What I've got right now with Mysql
Here is my database:
I search users by location a lot using bounding box.
There are two more tables: user_tag and tags. The overall database size is about 1 Gb.
I've implemented an arbitrary tag system with these tables, so that when user wants to use tag that hasn't been created yet, this tag is inserted in tag table.
I also search users by tags.
Benchmarks
I have no indexes in this database except those on primary keys.
As you can see there are a lot of inserts and they take much time.
Main problem here is time consuming inserts and updates.
Create new Event with tags(~150ms):
http://pastebin.com/vyw6qhrN
Update Event(~200ms):
http://pastebin.com/f28yvn9z
What I don't like in this solution:
When I create new user I do insert in 3 tables to link the user with his tags.
When updating user information I also need to do 3 updates and 1 deletion or insert when user changes tags.

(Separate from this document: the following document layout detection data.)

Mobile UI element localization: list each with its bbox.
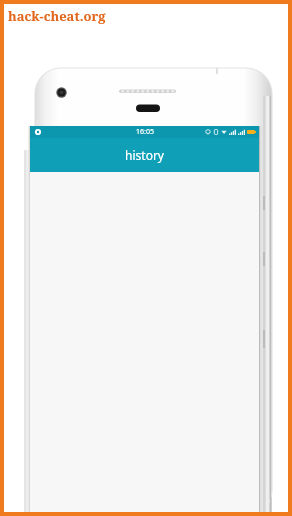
other: Notification <box>34 128 42 136</box>
staticText: hack-cheat.org <box>8 7 106 25</box>
button[interactable]: history <box>30 138 259 172</box>
staticText: 16:05 <box>136 127 154 137</box>
staticText: history <box>125 147 164 163</box>
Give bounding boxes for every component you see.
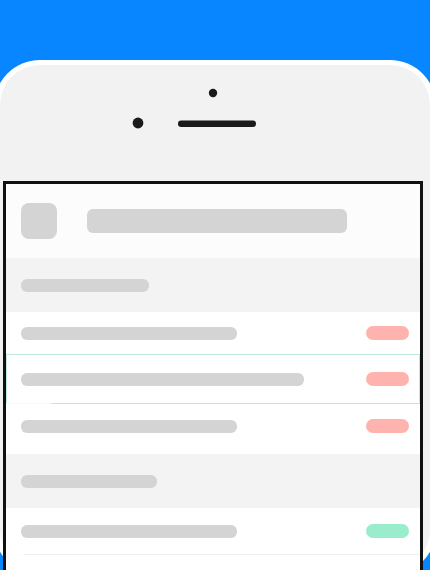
- button[interactable]: Section header: [6, 258, 420, 312]
- button[interactable]: List item: [6, 404, 420, 448]
- button[interactable]: List item: [6, 312, 420, 354]
- button[interactable]: Account header: [6, 184, 420, 258]
- button[interactable]: List item: [6, 355, 420, 403]
- button[interactable]: Section header: [6, 454, 420, 508]
- button[interactable]: List item: [6, 508, 420, 554]
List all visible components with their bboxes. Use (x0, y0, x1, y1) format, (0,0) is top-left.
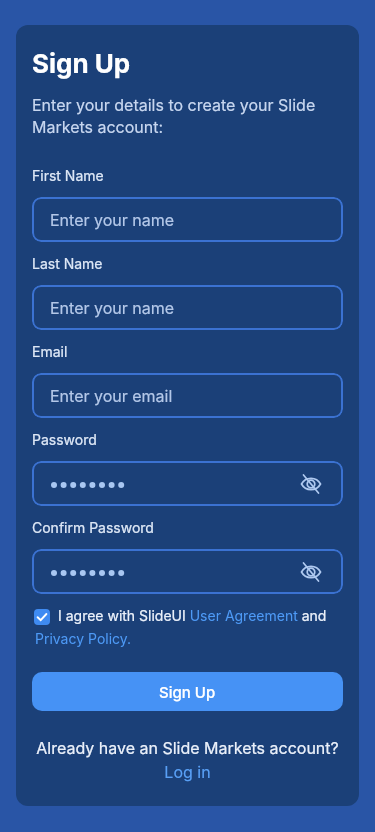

Searching users by tags gets really messy (complex query) (How to implement tag system)
What can I get with NoSql
I want to use a document oriented database. Then I will need only one collection:
{
"name": "Dan",
"lat": 60
"lon": 30
"tags":["football", "fishing"]
}
I will be able to set index on tags and lat and lon for faster search.
My questions
Should I switch to NoSql or I can somehow improve my current implementation. Or maybe switch to a different RDBMS?
In case I should switch: What NoSql database is the best in this case?
In case I should switch to MongoDb: Is it reliable and mature enough? Because I've read a lot of posts about people going away from MongoDb. For example: http://www.reddit.com/search?q=mongodb
Both technologies can probably solve your problem. Some scenarios are easier to handle with a RDBMS, others with a more specialized database. It depends on the details of your requirements, your experience and your personal preferences.
#mvp commented on the "convenience of SQL". Personally, I find SQL a major pain because object-oriented and SQL aren't easy to map. People often use their ORM behemoths, which I find an antipattern -- chances are the ORM code size is more than 50 times the entire application code you have so something is fishy. But that is just my opinion, SQL is still probably the most common data store.
Personally, I have the feeling your problems maps to MongoDB quite nicely, because
It has geo indexes and supports various geo queries
It is very easy to create simple tagging, if that is what you need
It's easy and handling a few GB of data is easy, too.
It's easy to administer. I don't need to meddle with innodb_buffer_pool_size or whatnot at that scale.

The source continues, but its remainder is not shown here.